It is generally a good idea to pick an email provider that is independent from your ISP. That way, if you need to switch ISPs for any reason, you do not need to change your email address.

Webmail, IMAP, and SSL are three features that no Mac user should be without, either. Make sure that they are available when you sign up. When a provider states that "SSH tunneling" is required for secure mail reading, this is both bad and good news. It means that they know something about security (a plus), but that checking your mail will likely involve Perl scripts and shell commands (a huge minus for most users).
Carefully Picking Your Email Address

When you sign up for an email service, you are usually encouraged to select a cool, easy-to-remember address. However, this is not always a good idea.

Indeed, spammers now use nifty robots that invent addresses by compiling common user names with common domains. For example, if your name is "John Smith," you are guaranteed to be spammed if you pick "smith," "john," or "jsmith" as your email address. The same applies to nicknames like "Bill," "Geek," or "Superdude."

That's why your IT manager at work may have assigned to you an address that contains strangely placed dots, dashes, or underscores. Sure, it may be a pain to type sometimes, but it can also be a lifesaver. Apply the same rules to your home email and the amount of spam you receive should decrease.

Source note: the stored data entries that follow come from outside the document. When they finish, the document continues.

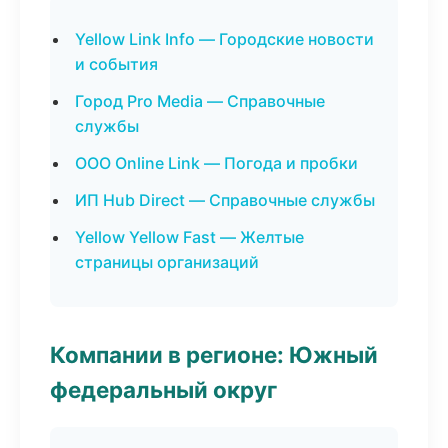
Yellow Link Info — Городские новости
и события
Город Pro Media — Справочные
службы
ООО Online Link — Погода и пробки
ИП Hub Direct — Справочные службы
Yellow Yellow Fast — Желтые
страницы организаций
Компании в регионе: Южный
федеральный округ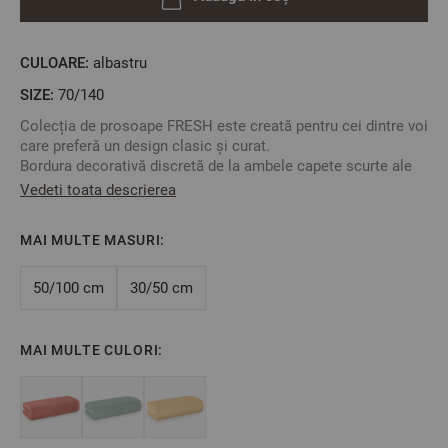
CULOARE:
albastru
SIZE:
70/140
Colecția de prosoape FRESH este creată pentru cei dintre voi
care preferă un design clasic și curat.
Bordura decorativă discretă de la ambele capete scurte ale
prosopului vă oferă o suprafață și o eficiență maxime în
Vedeti toata descrierea
utilizare.
Designul prosopului permite o utilizare largă în casă și în aer
MAI MULTE MASURI:
liber - activități sportive, spa, pentru oaspeți, pentru camping
sau picnicuri, chiar și ca decor sau accesoriu suplimentar.
Îl puteți combina cu alte dimensiuni de prosoape sau halate
50/100 cm
30/50 cm
de baie din colecția „FRESH” pentru o estetică mai plăcută.
MAI MULTE CULORI:
Material: 100% bumbac
Impletitura: Fir simplu
Densitate: 500 g/m2
Dimensiune: 70/140 cm
Culoare: Albastru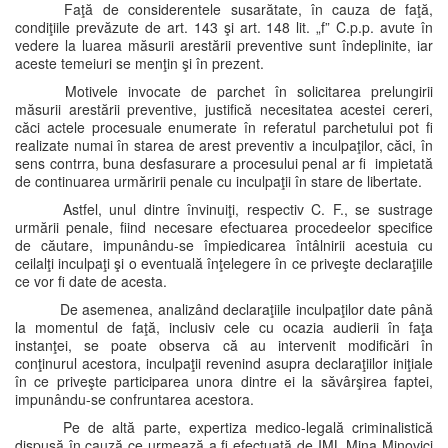
Faţă de considerentele susarătate, în cauza de faţă,
condiţiile prevăzute de art. 143 şi art. 148 lit. „f” C.p.p. avute în
vedere la luarea măsurii arestării preventive sunt îndeplinite, iar
aceste temeiuri se menţin şi în prezent.
Motivele invocate de parchet în solicitarea prelungirii
măsurii arestării preventive, justifică necesitatea acestei cereri,
căci actele procesuale enumerate în referatul parchetului pot fi
realizate numai în starea de arest preventiv a inculpaţilor, căci, în
sens contrra, buna desfasurare a procesului penal ar fi impietată
de continuarea urmăririi penale cu inculpaţii în stare de libertate.
Astfel, unul dintre învinuiţi, respectiv C. F., se sustrage
urmării penale, fiind necesare efectuarea procedeelor specifice
de căutare, impunându-se împiedicarea întâlnirii acestuia cu
ceilalţi inculpaţi şi o eventuală înţelegere în ce priveşte declaraţiile
ce vor fi date de acesta.
De asemenea, analizând declaraţiile inculpaţilor date până
la momentul de faţă, inclusiv cele cu ocazia audierii în faţa
instanţei, se poate observa că au intervenit modificări în
conţinurul acestora, inculpaţii revenind asupra declaraţiilor iniţiale
în ce priveşte participarea unora dintre ei la săvârşirea faptei,
impunându-se confruntarea acestora.
Pe de altă parte, expertiza medico-legală criminalistică
dispusă în cauză ce urmează a fi efectuată de IML Mina Minovici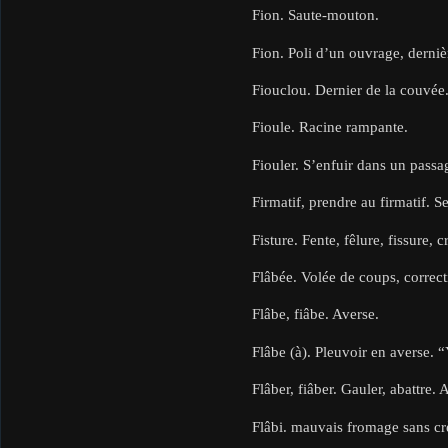
Fion. Saute-mouton.
Fion. Poli d’un ouvrage, dernièr
Fiouclou. Dernier de la couvée
Fioule. Racine rampante.
Fiouler. S’enfuir dans un passag
Firmatif, prendre au firmatif. 
Fisture. Fente, fêlure, fissure, c
Flâbée. Volée de coups, correct
Flâbe, fiâbe. Averse.
Flâbe (à). Pleuvoir en averse. “
Flâber, fiâber. Gauler, abattre.
Flâbi. mauvais fromage sans c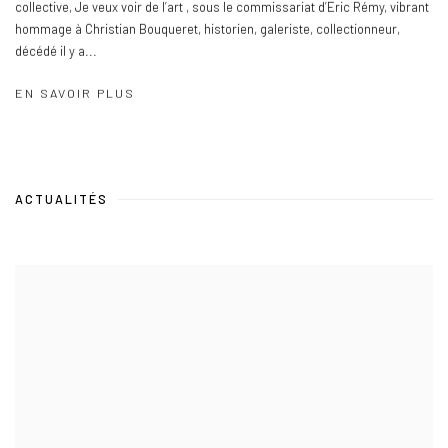
collective, Je veux voir de l’art , sous le commissariat d’Eric Rémy, vibrant
hommage à Christian Bouqueret, historien, galeriste, collectionneur,
décédé il y a...
EN SAVOIR PLUS
ACTUALITÉS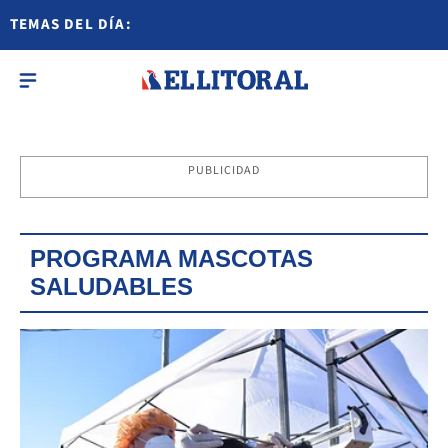
TEMAS DEL DÍA:
PUBLICIDAD
PROGRAMA MASCOTAS
SALUDABLES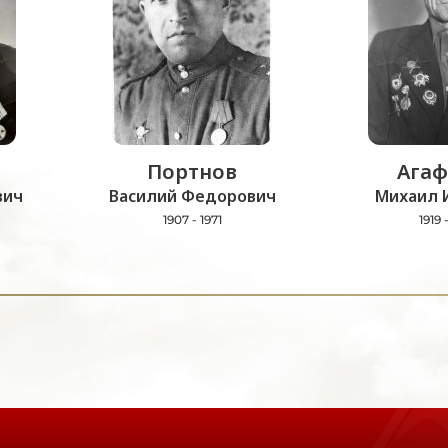
Портнов
Агаф
вич
Василий Федорович
Михаил 
1907 - 1971
1919 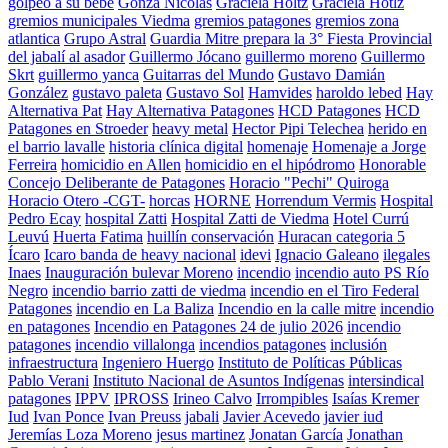
golpeo a su bebe
Gonza Nicolas
Graciela Holtz
Graciela Hotlz
gremios municipales Viedma
gremios patagones
gremios zona
atlantica
Grupo Astral
Guardia Mitre prepara la 3° Fiesta Provincial
del jabalí al asador
Guillermo Jócano
guillermo moreno
Guillermo
Skrt
guillermo yanca
Guitarras del Mundo
Gustavo Damián
González
gustavo paleta
Gustavo Sol
Hamvides
haroldo lebed
Hay
Alternativa Pat
Hay Alternativa Patagones
HCD Patagones
HCD
Patagones en Stroeder
heavy metal
Hector Pipi Telechea
herido en
el barrio lavalle
historia clínica digital
homenaje
Homenaje a Jorge
Ferreira
homicidio en Allen
homicidio en el hipódromo
Honorable
Concejo Deliberante de Patagones
Horacio "Pechi" Quiroga
Horacio Otero -CGT-
horcas
HORNE
Horrendum Vermis
Hospital
Pedro Ecay
hospital Zatti
Hospital Zatti de Viedma
Hotel Currú
Leuvú
Huerta Fatima
huillín conservación
Huracan categoria 5
Ícaro
Icaro banda de heavy nacional
idevi
Ignacio Galeano
ilegales
Inaes
Inauguración bulevar Moreno
incendio
incendio auto PS Río
Negro
incendio barrio zatti de viedma
incendio en el Tiro Federal
Patagones
incendio en La Baliza
Incendio en la calle mitre
incendio
en patagones
Incendio en Patagones 24 de julio 2026
incendio
patagones
incendio villalonga
incendios patagones
inclusión
infraestructura
Ingeniero Huergo
Instituto de Políticas Públicas
Pablo Verani
Instituto Nacional de Asuntos Indígenas
intersindical
patagones
IPPV
IPROSS
Irineo Calvo
Irrompibles
Isaías Kremer
Iud
Ivan Ponce
Ivan Preuss
jabali
Javier Acevedo
javier iud
Jeremías Loza Moreno
jesus martinez
Jonatan García
Jonathan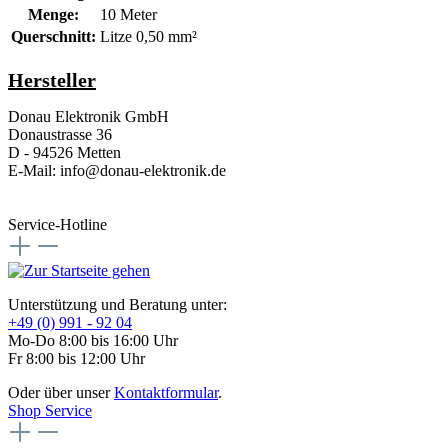
Menge:
10 Meter
Querschnitt:
Litze 0,50 mm²
Hersteller
Donau Elektronik GmbH
Donaustrasse 36
D - 94526 Metten
E-Mail: info@donau-elektronik.de
Service-Hotline
Unterstützung und Beratung unter:
+49 (0) 991 - 92 04
Mo-Do 8:00 bis 16:00 Uhr
Fr 8:00 bis 12:00 Uhr
Oder über unser
Kontaktformular
.
Shop Service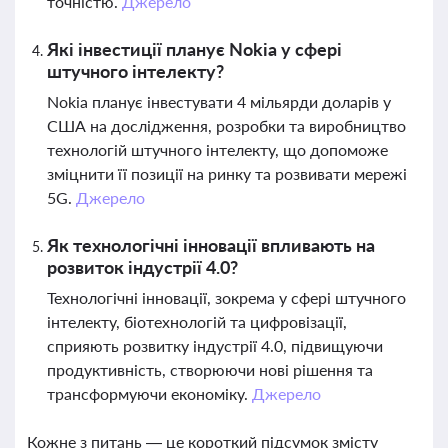
точністю.
Джерело
Які інвестиції планує Nokia у сфері
штучного інтелекту?
Nokia планує інвестувати 4 мільярди доларів у
США на дослідження, розробки та виробництво
технологій штучного інтелекту, що допоможе
зміцнити її позиції на ринку та розвивати мережі
5G.
Джерело
Як технологічні інновації впливають на
розвиток індустрії 4.0?
Технологічні інновації, зокрема у сфері штучного
інтелекту, біотехнологій та цифровізації,
сприяють розвитку індустрії 4.0, підвищуючи
продуктивність, створюючи нові рішення та
трансформуючи економіку.
Джерело
Кожне з питань — це короткий підсумок змісту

Of course, the chances increase if your address is hosted on a commonly used domain such as Hotmail, Yahoo, or the like. Don't get me wrong, this does not mean that there is something wrong with these domains. They simply make a more tempting target since once is almost guaranteed to find a match for any name there.
Using Multiple Addresses

This may sound silly and expensive, but it is now a strategy that you should consider. Some tutorials advise you to create two different accounts; I would suggest using three.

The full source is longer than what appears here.